The ongoing double-edged sword of record-low gas prices and stagnant demand growth faced by gas producers has been exacerbated by the coronavirus pandemic. As such, the incentive for producers to engage in supply side management to raise prices has never been stronger. Two key factors that had previously thwarted the GECF’s supply side management ambitions have diminished markedly in recent years, thus theoretically boosting the prospects of a gas cartel.

  • Globalization of the global gas market – for decades the global gas sector was defined by distinct geographic supply bubbles – what happened in one bubble had little, if any, impact on the other bubbles elsewhere in the world. However, in recent years, the continued evolution of global gas market dynamics has resulted in market (and more recently price) convergence which has created one single global gas market. With LNG now meeting 12.3% of global gas demand, and close to 50% of trade flows, the global rather than regional credentials of the gas market are self-evident. As such, any form of production programming or supply side management would be easier, and more effective, in a more globalized market than in a series of regional markets.
  • Oil indexation – while by no means extinct, oil indexation has long ceased to be the primary mechanism for gas pricing. This is in stark contrast to the situation at the birth of the GECF in 2001 when long-term contracts of up to 25 or 30 years in duration were commonplace. A more flexible, hub-based set of wholesale markets around the world facilitates much greater flexibility in production programming compared with long-term, inflexible contracts.

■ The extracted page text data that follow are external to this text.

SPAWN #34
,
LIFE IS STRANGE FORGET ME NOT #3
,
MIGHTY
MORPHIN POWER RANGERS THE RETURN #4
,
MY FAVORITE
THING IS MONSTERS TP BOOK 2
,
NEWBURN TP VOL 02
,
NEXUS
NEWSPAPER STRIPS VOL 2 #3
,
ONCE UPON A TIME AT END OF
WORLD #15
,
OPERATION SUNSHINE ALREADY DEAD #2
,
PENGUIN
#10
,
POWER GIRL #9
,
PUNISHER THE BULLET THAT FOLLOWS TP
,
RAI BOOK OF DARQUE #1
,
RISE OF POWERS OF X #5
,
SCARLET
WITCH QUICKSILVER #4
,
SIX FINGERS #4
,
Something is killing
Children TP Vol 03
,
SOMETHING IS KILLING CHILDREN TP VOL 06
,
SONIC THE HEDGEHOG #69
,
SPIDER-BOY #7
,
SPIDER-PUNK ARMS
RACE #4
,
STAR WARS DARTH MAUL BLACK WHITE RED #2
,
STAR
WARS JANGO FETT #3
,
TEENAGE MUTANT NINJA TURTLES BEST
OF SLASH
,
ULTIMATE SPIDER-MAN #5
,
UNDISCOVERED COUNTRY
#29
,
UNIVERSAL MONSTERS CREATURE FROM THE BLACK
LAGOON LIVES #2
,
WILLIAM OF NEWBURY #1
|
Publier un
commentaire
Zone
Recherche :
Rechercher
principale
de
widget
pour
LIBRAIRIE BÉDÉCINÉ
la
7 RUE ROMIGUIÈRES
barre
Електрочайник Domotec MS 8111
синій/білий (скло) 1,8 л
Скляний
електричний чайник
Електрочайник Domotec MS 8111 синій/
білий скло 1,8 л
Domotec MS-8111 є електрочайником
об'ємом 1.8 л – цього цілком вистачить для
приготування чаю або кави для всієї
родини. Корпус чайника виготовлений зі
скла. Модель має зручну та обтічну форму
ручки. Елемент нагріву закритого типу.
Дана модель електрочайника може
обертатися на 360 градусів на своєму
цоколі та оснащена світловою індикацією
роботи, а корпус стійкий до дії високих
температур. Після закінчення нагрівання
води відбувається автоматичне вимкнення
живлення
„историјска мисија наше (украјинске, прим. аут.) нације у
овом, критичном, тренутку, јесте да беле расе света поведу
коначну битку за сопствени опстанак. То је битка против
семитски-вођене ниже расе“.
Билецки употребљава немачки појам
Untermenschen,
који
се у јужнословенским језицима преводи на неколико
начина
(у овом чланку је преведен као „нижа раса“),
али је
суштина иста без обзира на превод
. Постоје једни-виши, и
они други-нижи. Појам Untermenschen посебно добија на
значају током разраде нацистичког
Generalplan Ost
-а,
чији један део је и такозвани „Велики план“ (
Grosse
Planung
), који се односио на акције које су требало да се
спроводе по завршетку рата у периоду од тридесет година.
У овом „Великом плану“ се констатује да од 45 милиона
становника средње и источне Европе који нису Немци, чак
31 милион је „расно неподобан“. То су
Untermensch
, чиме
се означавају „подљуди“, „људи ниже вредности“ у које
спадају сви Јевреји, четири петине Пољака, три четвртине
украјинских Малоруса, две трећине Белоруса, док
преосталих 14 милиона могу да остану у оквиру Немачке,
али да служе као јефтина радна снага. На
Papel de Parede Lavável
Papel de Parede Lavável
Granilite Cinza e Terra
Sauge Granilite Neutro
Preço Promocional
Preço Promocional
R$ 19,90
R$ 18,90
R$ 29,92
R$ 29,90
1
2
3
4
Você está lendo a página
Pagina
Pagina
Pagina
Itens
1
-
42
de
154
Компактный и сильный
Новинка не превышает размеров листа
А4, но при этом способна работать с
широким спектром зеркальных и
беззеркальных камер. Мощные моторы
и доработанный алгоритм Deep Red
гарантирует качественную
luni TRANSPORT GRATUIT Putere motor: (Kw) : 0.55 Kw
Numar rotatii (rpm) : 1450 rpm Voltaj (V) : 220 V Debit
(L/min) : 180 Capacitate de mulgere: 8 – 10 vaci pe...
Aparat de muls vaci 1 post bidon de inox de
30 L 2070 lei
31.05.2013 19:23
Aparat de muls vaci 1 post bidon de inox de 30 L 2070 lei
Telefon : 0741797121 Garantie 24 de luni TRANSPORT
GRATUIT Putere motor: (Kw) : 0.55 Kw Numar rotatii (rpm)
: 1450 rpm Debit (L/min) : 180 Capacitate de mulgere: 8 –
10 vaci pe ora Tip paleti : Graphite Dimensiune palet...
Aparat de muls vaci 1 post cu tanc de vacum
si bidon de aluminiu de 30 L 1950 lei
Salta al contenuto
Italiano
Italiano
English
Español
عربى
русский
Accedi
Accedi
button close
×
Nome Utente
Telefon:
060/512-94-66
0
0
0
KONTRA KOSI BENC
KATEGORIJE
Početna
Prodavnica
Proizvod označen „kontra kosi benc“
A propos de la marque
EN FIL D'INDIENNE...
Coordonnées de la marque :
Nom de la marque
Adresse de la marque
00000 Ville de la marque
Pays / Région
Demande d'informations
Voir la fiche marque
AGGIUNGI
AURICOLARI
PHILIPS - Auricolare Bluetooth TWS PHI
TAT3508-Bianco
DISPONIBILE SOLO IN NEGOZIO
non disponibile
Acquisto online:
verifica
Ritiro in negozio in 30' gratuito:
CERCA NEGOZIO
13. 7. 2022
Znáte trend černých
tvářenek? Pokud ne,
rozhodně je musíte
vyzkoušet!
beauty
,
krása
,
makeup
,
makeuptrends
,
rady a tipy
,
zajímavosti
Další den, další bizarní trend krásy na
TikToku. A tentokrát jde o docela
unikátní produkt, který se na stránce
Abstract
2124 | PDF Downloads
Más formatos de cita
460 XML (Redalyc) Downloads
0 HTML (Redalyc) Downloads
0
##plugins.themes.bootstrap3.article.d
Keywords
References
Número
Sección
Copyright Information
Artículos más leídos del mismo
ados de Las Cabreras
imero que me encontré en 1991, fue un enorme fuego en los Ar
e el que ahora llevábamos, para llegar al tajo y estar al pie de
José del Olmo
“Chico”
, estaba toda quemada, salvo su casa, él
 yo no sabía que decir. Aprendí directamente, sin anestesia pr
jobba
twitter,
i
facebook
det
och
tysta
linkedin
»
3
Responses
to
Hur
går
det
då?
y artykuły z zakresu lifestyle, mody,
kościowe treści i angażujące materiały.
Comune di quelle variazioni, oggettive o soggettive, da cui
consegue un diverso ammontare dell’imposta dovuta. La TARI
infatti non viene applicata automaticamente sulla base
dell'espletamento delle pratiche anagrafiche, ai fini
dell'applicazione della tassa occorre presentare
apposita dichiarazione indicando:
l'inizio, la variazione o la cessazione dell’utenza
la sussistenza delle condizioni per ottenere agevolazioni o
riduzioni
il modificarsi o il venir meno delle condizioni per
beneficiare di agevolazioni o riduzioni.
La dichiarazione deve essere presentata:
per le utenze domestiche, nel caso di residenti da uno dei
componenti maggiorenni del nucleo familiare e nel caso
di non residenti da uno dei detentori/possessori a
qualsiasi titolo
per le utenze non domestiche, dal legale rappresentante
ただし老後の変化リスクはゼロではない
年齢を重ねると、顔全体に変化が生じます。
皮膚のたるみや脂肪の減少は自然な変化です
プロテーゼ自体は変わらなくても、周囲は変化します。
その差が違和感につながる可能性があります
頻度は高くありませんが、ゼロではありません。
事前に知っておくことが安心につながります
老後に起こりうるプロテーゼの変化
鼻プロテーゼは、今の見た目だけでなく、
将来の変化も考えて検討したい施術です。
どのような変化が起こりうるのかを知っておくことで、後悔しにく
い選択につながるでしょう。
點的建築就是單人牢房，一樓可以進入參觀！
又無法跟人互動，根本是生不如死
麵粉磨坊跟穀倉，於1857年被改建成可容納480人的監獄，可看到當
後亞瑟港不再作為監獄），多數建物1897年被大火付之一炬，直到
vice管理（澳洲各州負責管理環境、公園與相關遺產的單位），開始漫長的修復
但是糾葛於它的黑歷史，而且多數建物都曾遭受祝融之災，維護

However, despite the latest rhetoric from the GECF, significant obstacles remain present that are likely to considerably thwart its ambitions.

  • Differing agendas and difficulties in reaching consensus – the membership of the GECF is both diverse and disparate. In terms of both reserves and production, Russia is by far the largest member of the GECF, controlling 19.1% of global gas reserves and 17% of global production, making it to the GECF what Saudi Arabia is to OPEC. Conversely, the eight smallest members (of 11 full members) collectively control just 10.1% of global gas reserves and 7.4% of production. As such, an inevitable tension between the smaller members with a price maximization incentive, and the larger members who may prefer a “volume over value” strategy, has the potential to emerge. This has repeatedly been seen within OPEC over the past 60 years. Finding consensus among a gas cartel would likely be similarly challenging.
  • Allocating production quotas – another key challenge for the GECF would be in finding a way to allocate production quotas. Securing consensus on an overall production quota would be problematic, as would the allocation of individual quotas among members.
  • Consumer backlash – it is unclear how consuming nations would react to the formation of a gas cartel, however strong opposition is highly likely. Given that Europe is a net gas importer, and very dependent on many of the GECF members, the European Union is likely to object ardently, potentially leading to the threat of trade sanctions or anti-cartel legislation.

Despite a pressing need among producers for higher gas prices, and the changing structure of the global gas market, considerable challenges to the formation of a gas OPEC remain, making it unlikely in at least the short to medium term.